# Categorical Data

Read this link before looking at the code: https://machinelearningmastery.com/one-hot-encoding-for-categorical-data/ 

In this code demonstration, we look at categorical data. 

In general, when applying machine learning models we need data to be represented numerically. 
To transform categorical data to numerical, we can: 

1. Use Ordinal Encoding, i.e. there is a ordering in the data. 
2. One-hot-encoding, i.e. there is no ordering in the data. 
3. Dummy variable encoding, this is like one-hot-encoding but it represents C categories with C-1 binary variables.
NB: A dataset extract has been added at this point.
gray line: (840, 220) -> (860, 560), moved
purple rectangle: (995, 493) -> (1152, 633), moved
Dummy variable encoding should be used if you use a Linear Regression model. 

In [1]:
from numpy import asarray

from sklearn.preprocessing import OrdinalEncoder
from sklearn.preprocessing import OneHotEncoder

## Ordinal encoding

In [2]:
data_ordinal = asarray([['red'], ['green'], ['blue']])
print(data_ordinal)

[['red']
 ['green']
 ['blue']]


In [3]:
ordinal_encoder = OrdinalEncoder()
# Code below can be ran if you want to specify how the categories should be ran. Test the code. 
# ordinal_encoder = OrdinalEncoder(categories = [['red', 'green', 'blue']])  
result_ordinal = ordinal_encoder.fit_transform(data_ordinal)
print(result_ordinal)

[[2.]
 [1.]
 [0.]]


In [4]:
ordinal_encoder.categories_

[array(['blue', 'green', 'red'], dtype='<U5')]
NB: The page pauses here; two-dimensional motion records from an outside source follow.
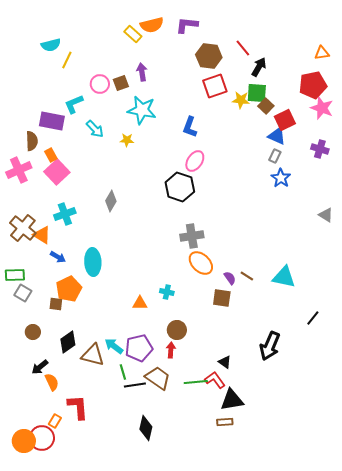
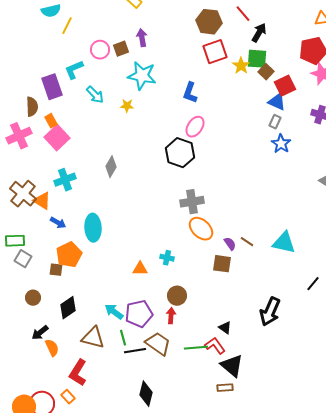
yellow star: (241, 100) -> (241, 66), turned 30
purple rectangle: (52, 121) -> (52, 87), turned 60
brown triangle: (93, 355) -> (93, 338), moved
black triangle: (232, 400) -> (232, 366), turned 50
red L-shape: (78, 407) -> (78, 373), turned -144
orange rectangle: (55, 421) -> (68, 397), moved, turned -72

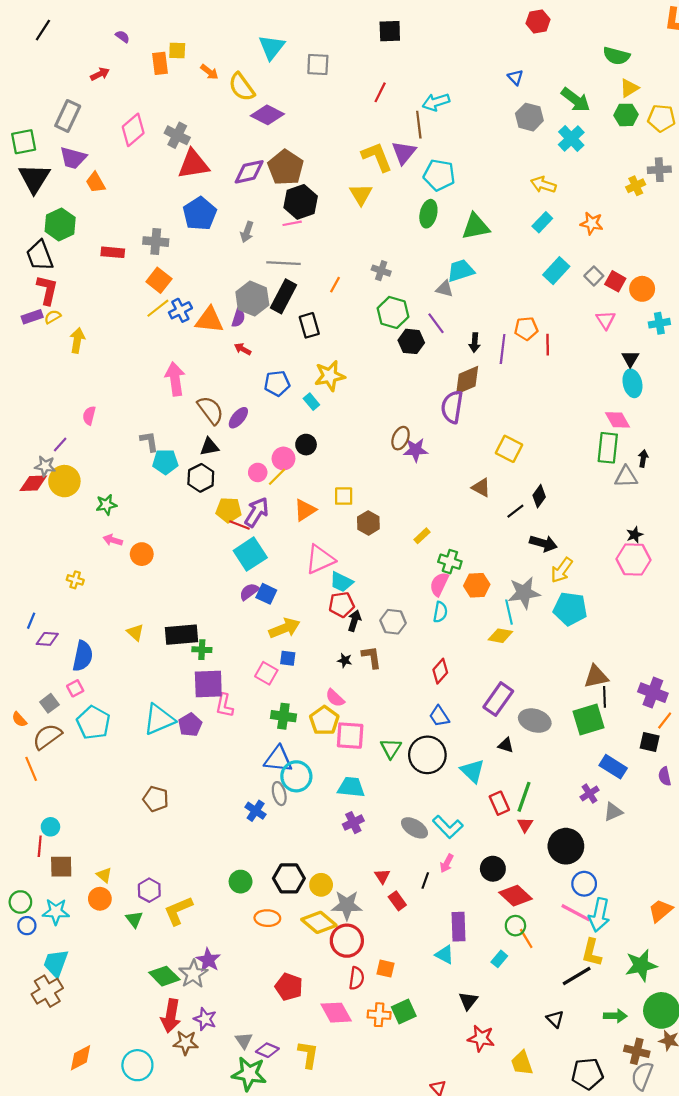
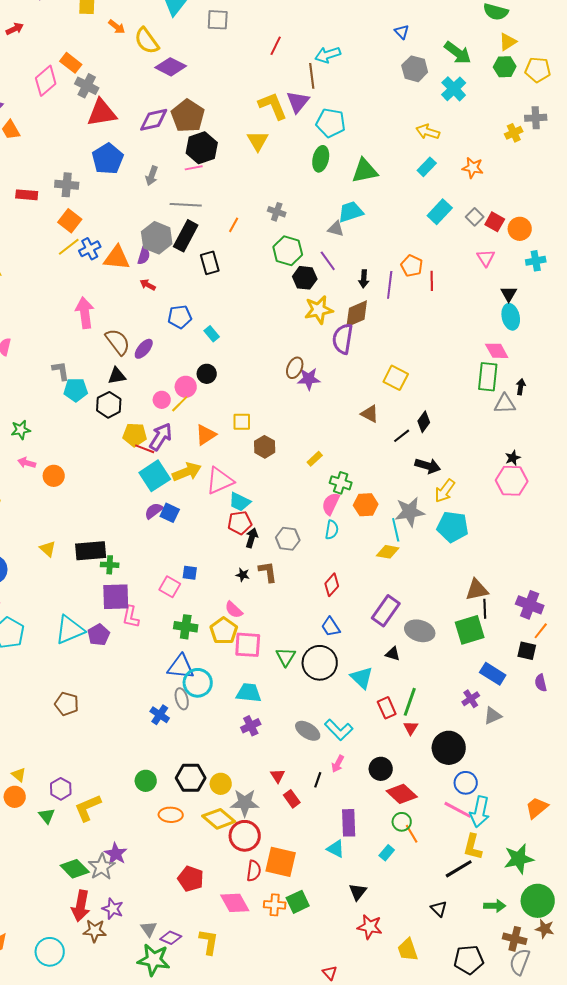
orange rectangle: (160, 63) -> (71, 63), moved, turned -45
orange pentagon: (526, 329) -> (412, 266), turned 30
yellow star: (330, 376) -> (319, 310), moved
yellow arrow: (285, 628) -> (187, 472), moved
orange square: (385, 969) -> (281, 862), size x1.8

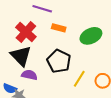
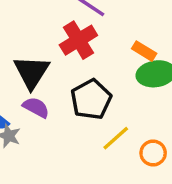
orange rectangle: (59, 28) -> (144, 51), moved
red cross: (26, 32) -> (78, 40), moved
## Categorical data: one-hot encoding

In [5]:
data_categorical = asarray([['red'], ['green'], ['blue']])
print(data_categorical)

[['red']
 ['green']
 ['blue']]


In [6]:
onehot_encoder = OneHotEncoder(sparse=False)
# Code below can be ran if you want to specify how the categories should be ran. Test the code. 
# onehot_encoder = OneHotEncoder(sparse=False, categories = [['red', 'green', 'blue']])  

result_onehot = onehot_encoder.fit_transform(data_categorical)
print(result_onehot)

[[0. 0. 1.]
 [0. 1. 0.]
 [1. 0. 0.]]


In [7]:
onehot_encoder.categories_

[array(['blue', 'green', 'red'], dtype='<U5')]
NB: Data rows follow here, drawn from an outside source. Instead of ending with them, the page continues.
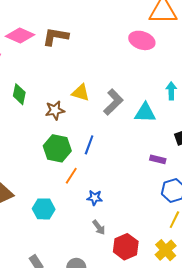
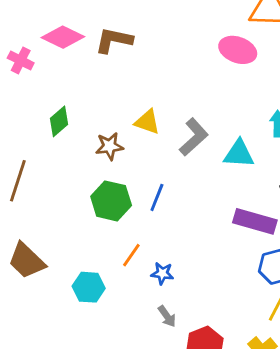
green diamond: (19, 94) -> (59, 121), turned 35
purple rectangle: (158, 159) -> (255, 221), size x1.8
orange line: (71, 176) -> (131, 255), moved

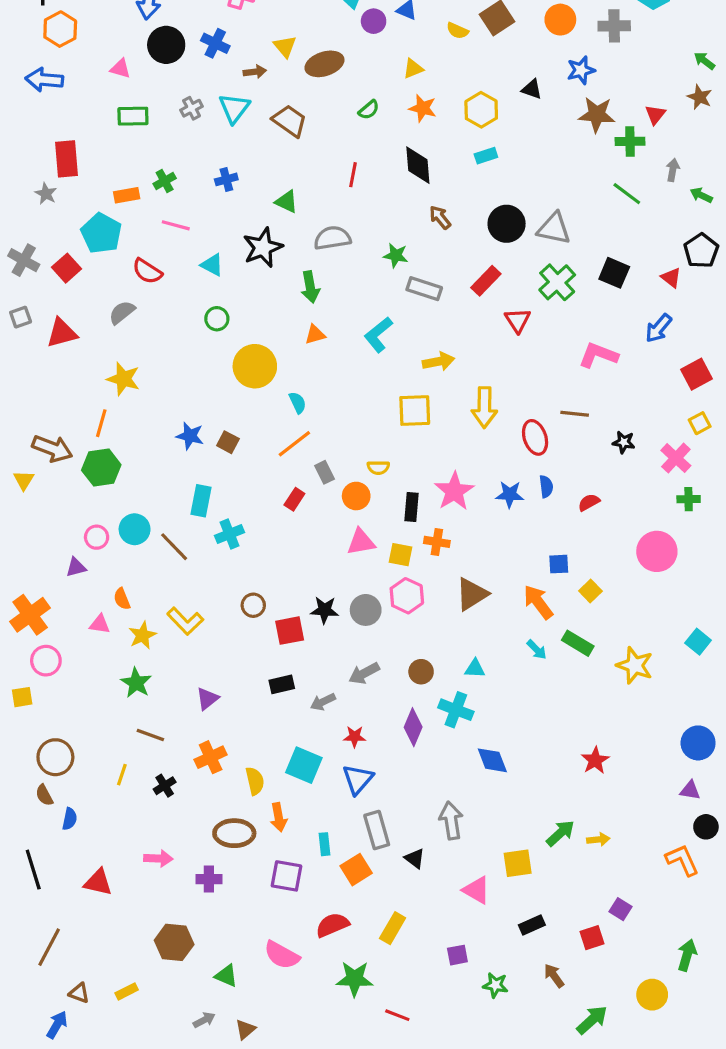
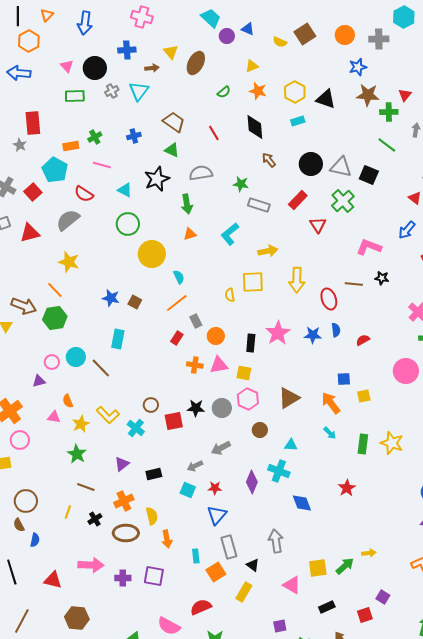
blue cross: (215, 43) -> (127, 50), turned -30
black circle: (166, 45) -> (95, 68), moved
brown ellipse: (324, 64) -> (196, 63), turned -45
pink triangle: (120, 69) -> (67, 66), turned 32
black triangle: (532, 89) -> (326, 99), moved, size x1.5
brown trapezoid: (290, 121) -> (174, 122), moved
red line: (353, 175) -> (214, 133), turned -42
black square: (614, 273) -> (369, 175), moved
gray semicircle: (122, 312) -> (68, 220), size x1.4
green circle: (217, 319) -> (128, 224), size x1.5
orange line: (101, 423) -> (55, 290), turned -60
black star: (624, 442) -> (382, 278), moved
yellow semicircle: (378, 468) -> (230, 295), moved, turned 80
cyan cross: (230, 534) -> (136, 428), moved, turned -30
orange cross: (437, 542) -> (195, 365), moved
yellow square: (590, 591) -> (364, 396), turned 32
green rectangle: (578, 643) -> (363, 444), moved, turned 66
brown circle: (421, 672) -> (260, 430), moved
black rectangle: (282, 684) -> (154, 474), moved
red star: (595, 760) -> (347, 488), moved
cyan square: (304, 765) -> (188, 490), moved, size x0.7
brown ellipse: (234, 833) -> (126, 533), moved
green arrow: (560, 833) -> (345, 566), moved
pink arrow: (158, 858) -> (91, 565), size x1.4
purple square: (286, 876) -> (154, 576), moved
yellow rectangle: (393, 928) -> (244, 592), moved
brown hexagon: (174, 942) -> (77, 618), moved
## Categorical data: dummy encoding

In [8]:
data_categorical = asarray([['red'], ['green'], ['blue']])
print(data_categorical)

[['red']
 ['green']
 ['blue']]


In [9]:
dummy_encoder = OneHotEncoder(sparse=False, drop='first')
# Code below can be ran if you want to specify how the categories should be ran. Test the code. 
# dummy_encoder = OneHotEncoder(sparse=False, drop='first', categories = [['red', 'green', 'blue']])  

result_dummy = dummy_encoder.fit_transform(data_categorical)
print(result_dummy)

[[0. 1.]
 [1. 0.]
 [0. 0.]]


In [10]:
dummy_encoder.categories_

[array(['blue', 'green', 'red'], dtype='<U5')]